April, 1988: Victor Herbert Goes Rogue

LeRoy and Schiing testing fake Remo conga skins at our facility in the Dolomite Mountains

The inventor Paul LeRoy (28 at this time and, therefore, currently unaware of his own death), met up with our percussionist Schiing the other day. They discussed, amongst other things, the incident that shook the time-travelling community last month (or, last month thirty-five years ago, to be precise), when a young and out-of-time Victor Herbert somehow managed to delay David Mamet’s play Speed-the-Plow.
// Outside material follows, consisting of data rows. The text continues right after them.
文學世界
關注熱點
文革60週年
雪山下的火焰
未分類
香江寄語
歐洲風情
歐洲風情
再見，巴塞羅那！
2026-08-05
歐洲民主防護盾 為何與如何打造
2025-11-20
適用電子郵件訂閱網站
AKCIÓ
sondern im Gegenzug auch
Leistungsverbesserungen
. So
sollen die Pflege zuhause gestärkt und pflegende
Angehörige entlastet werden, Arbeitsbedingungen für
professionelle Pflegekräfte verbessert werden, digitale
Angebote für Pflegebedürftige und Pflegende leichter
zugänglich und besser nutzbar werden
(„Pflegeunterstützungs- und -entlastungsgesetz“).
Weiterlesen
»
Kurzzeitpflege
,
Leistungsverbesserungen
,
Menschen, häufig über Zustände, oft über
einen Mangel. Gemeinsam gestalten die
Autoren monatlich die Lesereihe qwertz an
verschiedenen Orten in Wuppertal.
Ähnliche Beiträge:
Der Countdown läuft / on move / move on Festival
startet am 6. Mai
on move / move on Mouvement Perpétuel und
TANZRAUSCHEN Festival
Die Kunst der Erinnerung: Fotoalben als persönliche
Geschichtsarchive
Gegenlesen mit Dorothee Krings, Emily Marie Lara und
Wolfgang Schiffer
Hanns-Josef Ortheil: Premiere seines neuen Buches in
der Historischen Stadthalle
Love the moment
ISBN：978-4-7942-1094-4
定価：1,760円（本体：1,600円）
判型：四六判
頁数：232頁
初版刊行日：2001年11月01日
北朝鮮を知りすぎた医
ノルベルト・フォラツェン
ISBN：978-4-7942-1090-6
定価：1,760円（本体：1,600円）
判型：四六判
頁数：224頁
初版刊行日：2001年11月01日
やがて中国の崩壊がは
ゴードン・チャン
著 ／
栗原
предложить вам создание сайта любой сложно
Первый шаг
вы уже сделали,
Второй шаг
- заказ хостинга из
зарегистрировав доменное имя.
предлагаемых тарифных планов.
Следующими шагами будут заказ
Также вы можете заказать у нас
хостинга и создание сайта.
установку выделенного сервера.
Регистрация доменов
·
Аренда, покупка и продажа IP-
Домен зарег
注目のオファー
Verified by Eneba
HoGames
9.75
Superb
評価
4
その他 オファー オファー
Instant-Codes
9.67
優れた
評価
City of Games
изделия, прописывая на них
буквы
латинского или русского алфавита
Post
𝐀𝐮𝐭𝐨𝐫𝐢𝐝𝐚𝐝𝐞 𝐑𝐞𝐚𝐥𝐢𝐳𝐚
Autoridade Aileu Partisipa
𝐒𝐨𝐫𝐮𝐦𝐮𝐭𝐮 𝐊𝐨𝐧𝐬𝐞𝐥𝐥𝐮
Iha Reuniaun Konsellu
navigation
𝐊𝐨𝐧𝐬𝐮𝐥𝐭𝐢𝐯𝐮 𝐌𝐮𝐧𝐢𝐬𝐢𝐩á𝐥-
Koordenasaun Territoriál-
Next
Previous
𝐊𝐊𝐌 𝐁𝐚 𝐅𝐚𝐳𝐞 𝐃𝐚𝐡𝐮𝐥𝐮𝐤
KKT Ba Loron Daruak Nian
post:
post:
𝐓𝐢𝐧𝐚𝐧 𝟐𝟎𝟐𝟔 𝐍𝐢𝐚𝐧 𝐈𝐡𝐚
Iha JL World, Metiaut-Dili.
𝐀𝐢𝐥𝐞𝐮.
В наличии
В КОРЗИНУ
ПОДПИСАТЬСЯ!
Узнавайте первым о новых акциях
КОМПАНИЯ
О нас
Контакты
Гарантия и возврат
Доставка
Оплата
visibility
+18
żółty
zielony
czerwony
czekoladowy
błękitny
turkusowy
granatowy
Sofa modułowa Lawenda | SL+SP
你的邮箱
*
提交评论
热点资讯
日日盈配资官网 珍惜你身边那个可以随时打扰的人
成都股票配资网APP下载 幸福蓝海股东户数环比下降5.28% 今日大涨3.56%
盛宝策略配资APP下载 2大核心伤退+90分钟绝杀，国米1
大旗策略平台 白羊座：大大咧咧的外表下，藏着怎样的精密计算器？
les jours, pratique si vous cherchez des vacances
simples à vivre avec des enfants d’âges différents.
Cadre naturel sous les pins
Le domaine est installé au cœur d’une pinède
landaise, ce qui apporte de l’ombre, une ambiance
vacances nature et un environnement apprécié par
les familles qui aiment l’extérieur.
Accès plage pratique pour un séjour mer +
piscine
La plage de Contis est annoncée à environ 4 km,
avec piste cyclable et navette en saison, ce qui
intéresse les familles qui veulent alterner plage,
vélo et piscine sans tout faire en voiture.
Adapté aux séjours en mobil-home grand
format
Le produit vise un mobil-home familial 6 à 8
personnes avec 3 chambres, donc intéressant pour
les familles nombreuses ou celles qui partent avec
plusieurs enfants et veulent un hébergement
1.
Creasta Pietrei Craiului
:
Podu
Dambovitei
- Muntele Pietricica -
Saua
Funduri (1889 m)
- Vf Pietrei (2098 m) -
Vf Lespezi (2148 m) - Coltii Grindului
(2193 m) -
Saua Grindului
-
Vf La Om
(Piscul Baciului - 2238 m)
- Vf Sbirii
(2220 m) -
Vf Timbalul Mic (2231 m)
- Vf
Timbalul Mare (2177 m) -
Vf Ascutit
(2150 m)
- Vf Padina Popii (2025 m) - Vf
It was rescheduled from April 13 to May 3, 1988, and it caused all kinds of havoc in the time-space continuum. Safe to say, Herbert is not a popular man at this particular moment in time. Everyone involved in the business knows that if you reschedule a Mamet play by a certain amount of days, all his other plays will be rescheduled accordingly. This interferes with the actors’ schedules, and, because these are often big names involved in a variety of projects, important movies and plays will be moved or cancelled.

Indeed, Mamet wrote Our American Cousin under his Tom Taylor pseudonym in 1857, and as a consequence this episode reintroduced the 1865 Abraham Lincoln assassination to history. This hasn’t occurred since the George VI tea incident.

One can only speculate what was on Herbert’s mind, but it is well known that since learning about his fate and reputation post-Eileen (1917) when he was forced to compose in a simpler style in a misguided attempt to pander to newer musical sensibilities, he has become a bitter man, and many believe that he was also responsible for the recent HarperCollins Bridgerton misprint scandal.

LeRoy and Schiing also discussed the impact of fake Remo conga skins in the broader context of pop and easy listening, and how this might have affected the popularity of Peter Allen’s classic live version of I Go to Rio across the different time rifts.

We hope to bring you a YouTube video of the entire discussion soon.